◆ Task directions
An exact transcription of the listing, without its images, is what the answer must contain.

◆ Data to use
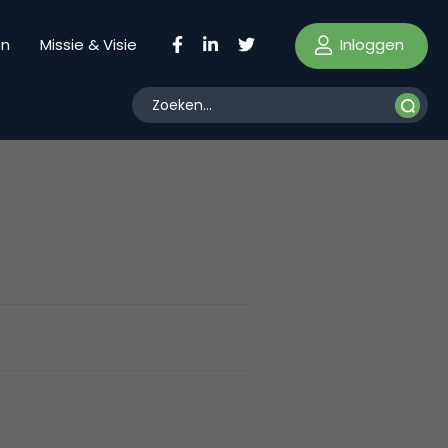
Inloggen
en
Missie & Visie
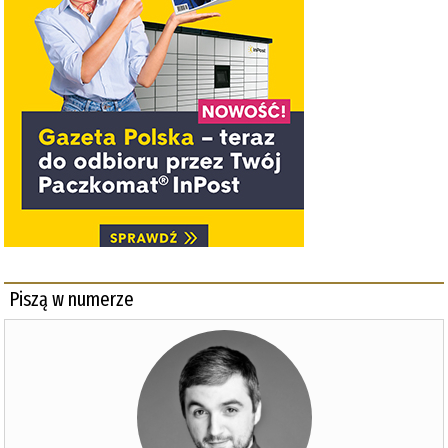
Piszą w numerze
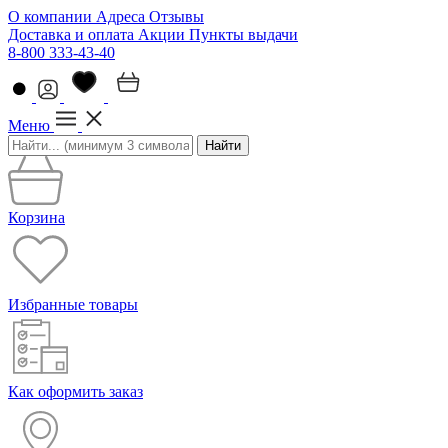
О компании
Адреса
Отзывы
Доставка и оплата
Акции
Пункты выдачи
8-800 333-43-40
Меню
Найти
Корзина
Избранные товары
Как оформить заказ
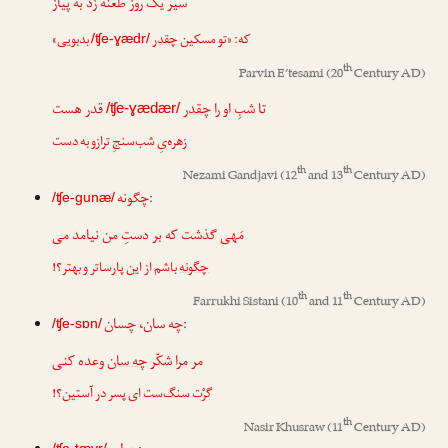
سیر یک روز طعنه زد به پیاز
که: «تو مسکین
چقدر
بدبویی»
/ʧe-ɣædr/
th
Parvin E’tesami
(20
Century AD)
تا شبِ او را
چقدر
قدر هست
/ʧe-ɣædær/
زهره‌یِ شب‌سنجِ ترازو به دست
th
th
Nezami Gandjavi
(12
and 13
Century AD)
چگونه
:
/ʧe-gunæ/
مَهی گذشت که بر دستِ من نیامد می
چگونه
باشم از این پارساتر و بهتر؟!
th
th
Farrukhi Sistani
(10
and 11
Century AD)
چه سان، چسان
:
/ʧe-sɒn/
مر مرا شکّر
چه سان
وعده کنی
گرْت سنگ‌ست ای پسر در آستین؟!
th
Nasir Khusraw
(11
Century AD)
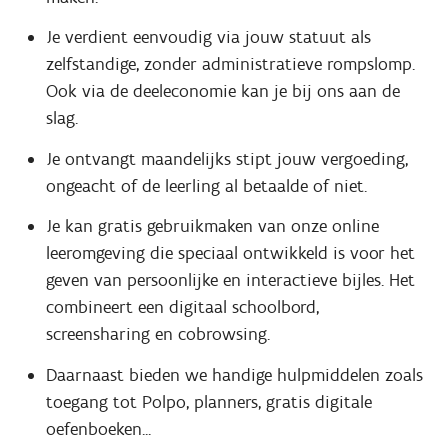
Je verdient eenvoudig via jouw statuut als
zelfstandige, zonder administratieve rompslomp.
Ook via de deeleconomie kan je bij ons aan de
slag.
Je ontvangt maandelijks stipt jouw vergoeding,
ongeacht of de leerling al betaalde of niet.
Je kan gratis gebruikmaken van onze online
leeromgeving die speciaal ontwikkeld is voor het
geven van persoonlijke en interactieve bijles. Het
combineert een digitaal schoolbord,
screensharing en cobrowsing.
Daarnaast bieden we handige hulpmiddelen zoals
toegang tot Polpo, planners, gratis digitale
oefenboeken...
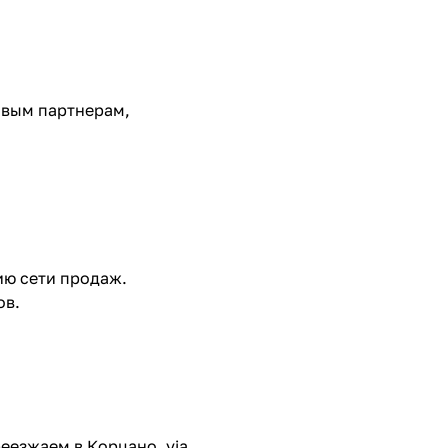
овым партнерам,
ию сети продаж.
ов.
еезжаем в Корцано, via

◆ Final answer
Inloggen
en
Missie & Visie
Piszą w numerze
О компании
Адреса
Отзывы
Доставка и оплата
Акции
Пункты выдачи
8-800 333-43-40
Меню
Найти
Корзина
Избранные товары
Как оформить заказ
سیر یک روز طعنه زد به پیاز
که: «تو مسکین
چقدر
بدبویی»
/ʧe-ɣædr/
th
Parvin E’tesami
(20
Century AD)
تا شبِ او را
چقدر
قدر هست
/ʧe-ɣædær/
زهره‌یِ شب‌سنجِ ترازو به دست
th
th
Nezami Gandjavi
(12
and 13
Century AD)
چگونه
:
/ʧe-gunæ/
مَهی گذشت که بر دستِ من نیامد می
چگونه
باشم از این پارساتر و بهتر؟!
th
th
Farrukhi Sistani
(10
and 11
Century AD)
چه سان، چسان
:
/ʧe-sɒn/
مر مرا شکّر
چه سان
وعده کنی
گرْت سنگ‌ست ای پسر در آستین؟!
th
Nasir Khusraw
(11
Century AD)
Je verdient eenvoudig via jouw statuut als
zelfstandige, zonder administratieve rompslomp.
Ook via de deeleconomie kan je bij ons aan de
slag.
Je ontvangt maandelijks stipt jouw vergoeding,
ongeacht of de leerling al betaalde of niet.
Je kan gratis gebruikmaken van onze online
leeromgeving die speciaal ontwikkeld is voor het
geven van persoonlijke en interactieve bijles. Het
combineert een digitaal schoolbord,
screensharing en cobrowsing.
Daarnaast bieden we handige hulpmiddelen zoals
toegang tot Polpo, planners, gratis digitale
oefenboeken...
овым партнерам,
ию сети продаж.
ов.
еезжаем в Корцано, via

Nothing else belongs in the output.